L'avare est personnage de l'économie statique, le prodigue de l'économie ostentatoire, le
cupide de l'économie florissante.
Nous sommes un peu des trois : il nous arrive de mégoter pour une somme
dérisoire, de flamber sur un coup de tête, d'entasser avec une avidité sans merci.
Il est heureusement d'autres
rapports plus apaisés, plus indifférents au veau d'or.
Mais pour ses adorateurs, l'argent n'est pas seulement un mal
qui fait du bien et un bien qui fait du mal, ce fumier sur lequel poussent les fleurs de la civilisation, pour reprendre
une image de Zola : il est aussi une consolation merveilleuse.

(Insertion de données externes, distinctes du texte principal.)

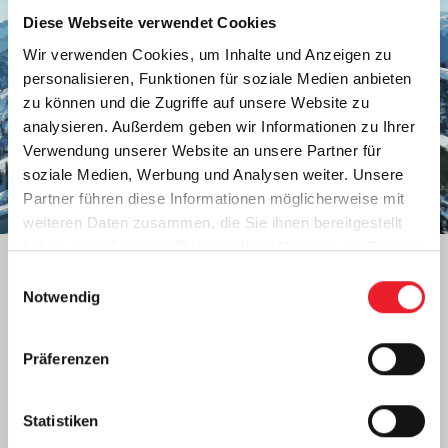
Diese Webseite verwendet Cookies
Wir verwenden Cookies, um Inhalte und Anzeigen zu
personalisieren, Funktionen für soziale Medien anbieten
zu können und die Zugriffe auf unsere Website zu
analysieren. Außerdem geben wir Informationen zu Ihrer
Verwendung unserer Website an unsere Partner für
soziale Medien, Werbung und Analysen weiter. Unsere
Partner führen diese Informationen möglicherweise mit
weiteren Daten zusammen, die Sie ihnen bereitgestellt
haben oder die sie im Rahmen Ihrer Nutzung der Dienste
gesammelt haben.
E
WAGRAIN
Notwendig
i
THE HEART OF SNOW SPACE
n
SALZBURG
w
Präferenzen
i
Highlights in Wagrain:
l
l
Statistiken
Perfect location between Flachau and St.
i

Tant qu'on s'occupe à le gagner, à le garder, à le
gâcher, il absorbe toute l'énergie, se suffit à lui-même, donne un sens parfait à la vie.
Il est habité de puissances
trop considérables pour souffrir la moindre concurrence.
Comme le savait l'Eglise, il est le seul rival de Dieu, capable
comme lui d'embrasser la multiplicité du monde dans son unité, de ne mettre aucune borne à son expansion.
Il est
une force spirituelle à vrai dire, le seul absolu que nous tolérions en période de relativisme ».
En ce sens, l'argent
rend l'homme esclave en tant qu'il perd sa liberté et son autonomie face à lui.
Il devient étranger à lui-même c'està-dire qu'il s'aliène.
L'argent le maîtrise alors dans la totalité de sa vie.
On rend alors un culte à l'argent comme.